Wpis z mikrobloga

Moja narzeczona wkurza mnie w kwestii mieszkania. Mój tata kupił mi mieszkanie (oszczędzał na nie z mamą prawie całe życie odmawiając sobie dużo rzeczy). Warte jest około 250 tys, małe 2pokojowe, mniejsza o to. Rodzeństwa jest nas 3 i mamy tylko dom i to mieszkanie. Mieszkanie jest dla mnie. Jeden brat już dawno się ożenił a drugi mieszka w domu rodzinnym, ja w mieszkaniu. I teraz tak, chcemy sprzedać za 2 lata moje mieszkanie i kupić większe. tylko że narzeczona już gada że to ma być wtedy na pół. I czy będzie dziecko (bo planujemy) czy nie ma być na pół. Ona dołoży max 20tys. Tłumacze jej, żeby poprosiła rodziców (nie ma złej sytuacji) żeby dobrali może za te 2-3 lata kredyt na 100tys + dała co ma odłożone, żeby to było chociaż po połowie. A ona już że nie, że jej nie ufam i ma być po połowie bo inaczej się rozstanie i mi nie wierzy bo zawsze będę mógł ja wyrzucić na bruk. Czy dobrze myślę że nawet jak będzie moją żoną to powinna dać chociaż te 40% wartości nowego mieszkania? Ona twierdzi że kazdy facet daje mieszkanie kobiecie i wali takimi głupimi frazesami, przez co wybucha straszna kłótnia. Dodaje jeszcze argument że nas było 3 i łatwo nas było podzielić. Ja nie mam żadnych dziadków/babć i jednego rodzica. Mam tylko tatę, ona ma pełną rodzinę i z babciami dziadkami oraz małą działkę. Czy jestem gnojkiem że nie chce jej dawać pół mieszkania jeśli nie da tego 40% wkładu?

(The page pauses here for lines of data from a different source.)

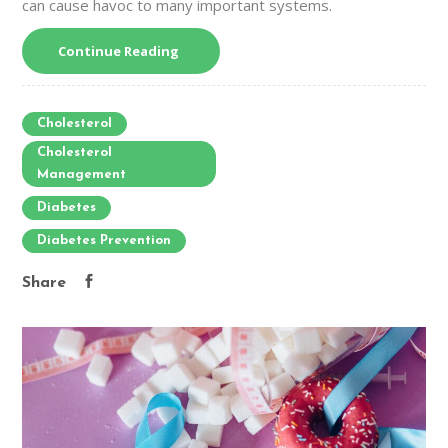
can cause havoc to many important systems.
Continue Reading
Cholesterol
Cholesterol
Management
Diabetes
Diabetes Prevention
Share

#nieruchomosci #zwiazki #rozowepaski
  • 182
@AlfredoDiStefano: Prosta sprawa. Jak nie ma z czego dołożyć, jak jej rodzice nie mają z czego dołożyć to nie ciśnij bo to też nie ma sensu. Albo wchodzisz z nią w związek i wiesz jakie to ma konsekwencje albo żyjesz w bajce i kończysz #!$%@?. Nie mogą, bo nie mają z czego. Trudno. Jak Tobie brakuje to albo musisz sam zakombinować jak zarobić więcej, albo znaleźć bogatszą partnerkę albo przyciąć swoje
@AlfredoDiStefano: zawsze tak #!$%@?ą, nawet jak się zgodzisz na jej warunki to będzie w każdej kłótni wyciągała argument tego że to nie jej mieszkanie.
Jak chcesz z nią być to tylko na takich warunkach, że sprzedajesz to mieszkanie a ona dokłada od siebie mniej więcej drugie tyle.